Vernetzung von Offenlandbiotopen in der ­Lüneburger Heide

Abstracts

Die hohe naturschutzfachliche Bedeutung magerer Offenlandbiotope bei gleichzeitig sehr hohem Waldanteil erfordert in der Lüneburger Heide Strategien zur Vernetzung des mageren Offenlandes. Solche Konzepte wurden zunächst für das Naturschutzgebiet „Lüneburger Heide“, den größten Sandheiden Deutschlands außerhalb militärischer Übungsflächen, entwickelt und dann im Rahmen der Neuaufstellung des Landschaftsrahmenplans für den Landkreis Heidekreis auf die regionale Ebene übertragen. Hierzu werden als vernetzende Elemente Wälder aus Lichtbaumarten mit möglichst vielen lichten Strukturen entwickelt. Besonders förderlich wirkt die Waldweide.

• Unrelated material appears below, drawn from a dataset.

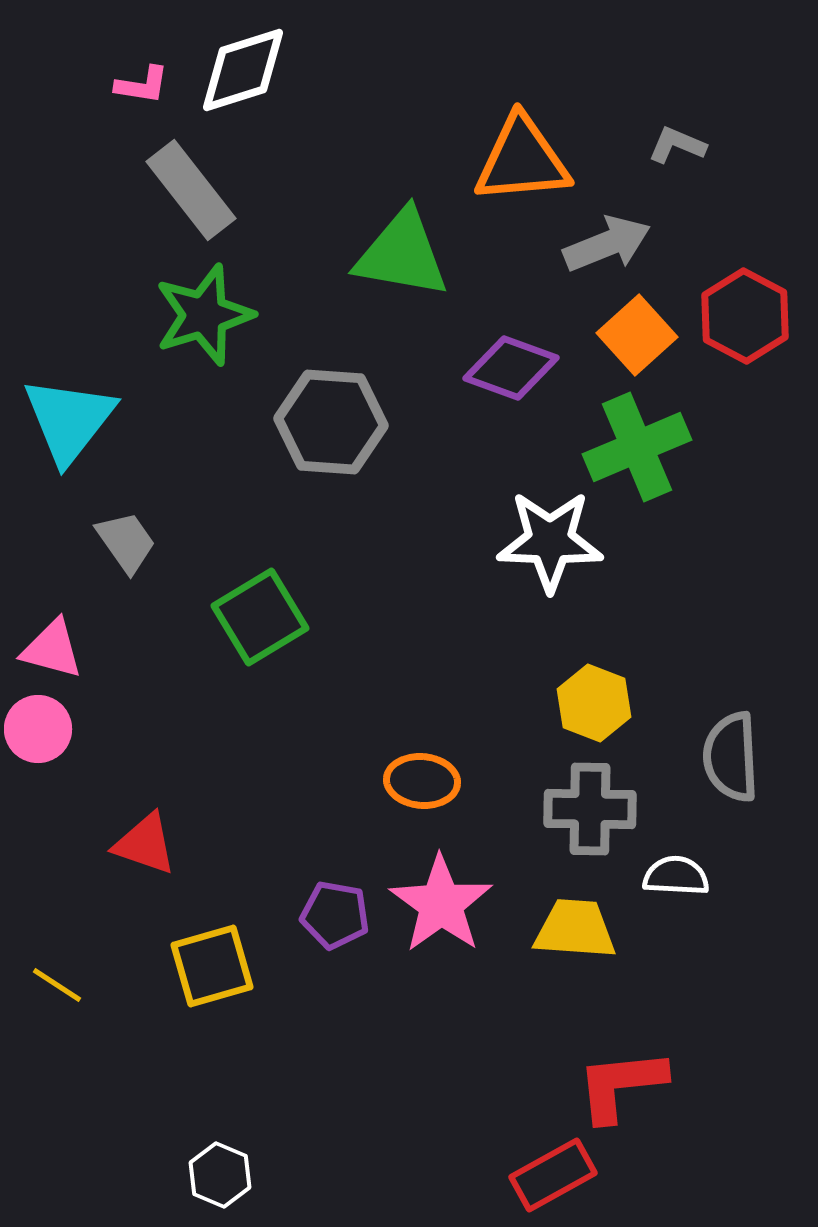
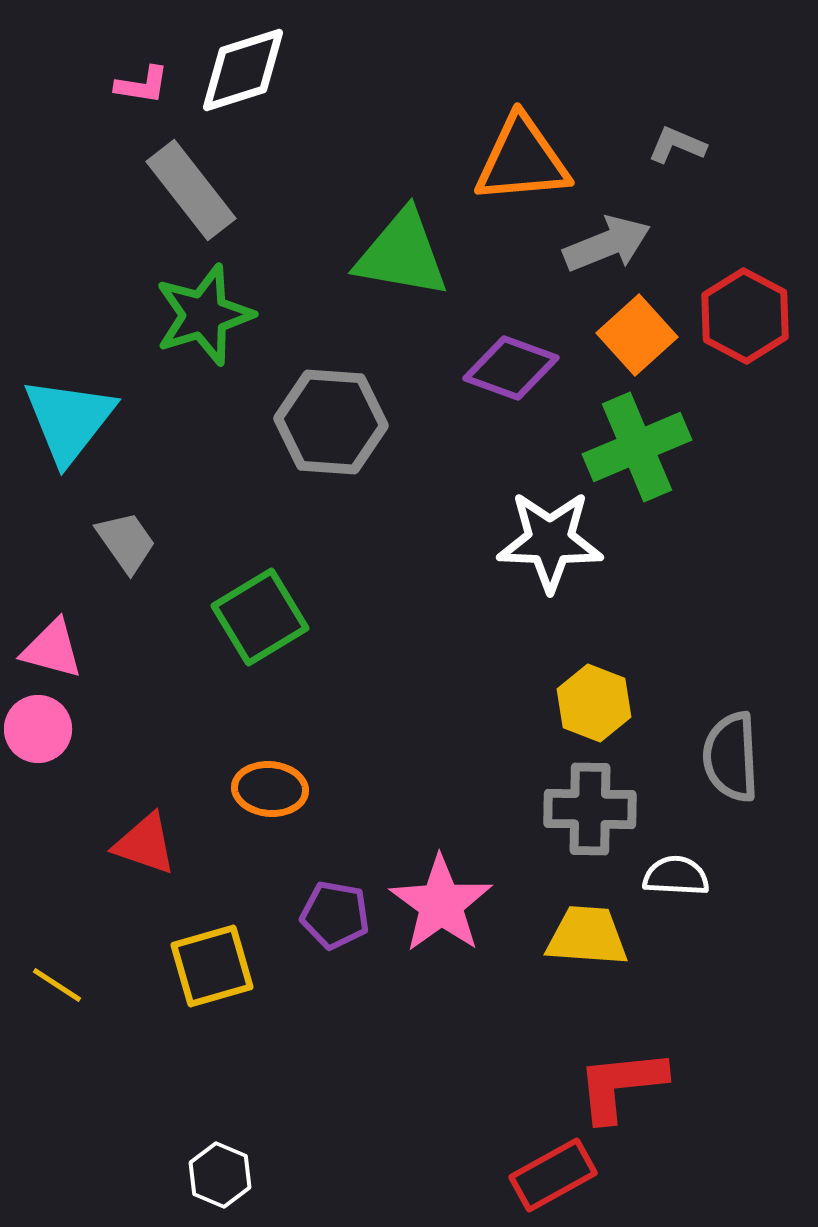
orange ellipse: moved 152 px left, 8 px down
yellow trapezoid: moved 12 px right, 7 px down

Linking open habitats in the ‘Lüneburger Heide’ – conceptual considerations and experiences from implementation

Since the nature reserve ‘Lüneburger Heide’ includes both valuable nutrient-poor open biotopes and a large share of forests, it is necessary to develop strategies to link these open habitats, particularly in view of their importance for nature conservation. Initially developed for the nature reserve ‘Lüneburger Heide’ these strategies have been transferred onto regional level within the establishment of the ‘landscape framework plan’ for the county. Major linking structures are forests of light demanding trees and the largest possible share of open structures.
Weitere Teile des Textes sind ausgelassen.